EXERCISE BRIEF: Would you reproduce, word for word, only the lines running from the top of the data through the line containing "balance between comfort", and none of the pictures?

Dataset excerpts

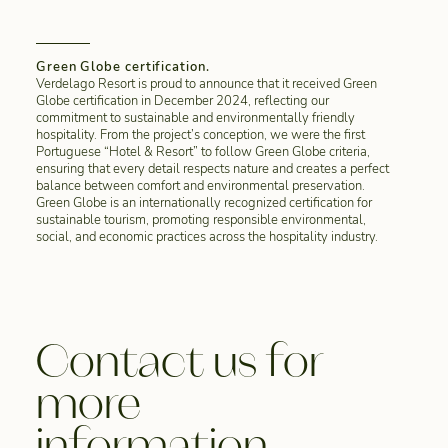
Green Globe certification.
Verdelago Resort is proud to announce that it received Green
Globe certification in December 2024, reflecting our
commitment to sustainable and environmentally friendly
hospitality. From the project’s conception, we were the first
Portuguese “Hotel & Resort” to follow Green Globe criteria,
ensuring that every detail respects nature and creates a perfect
balance between comfort and environmental preservation.
Green Globe is an internationally recognized certification for
sustainable tourism, promoting responsible environmental,
social, and economic practices across the hospitality industry.
Contact us for
more
information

COMPLETED TASK:
Green Globe certification.
Verdelago Resort is proud to announce that it received Green
Globe certification in December 2024, reflecting our
commitment to sustainable and environmentally friendly
hospitality. From the project’s conception, we were the first
Portuguese “Hotel & Resort” to follow Green Globe criteria,
ensuring that every detail respects nature and creates a perfect
balance between comfort and environmental preservation.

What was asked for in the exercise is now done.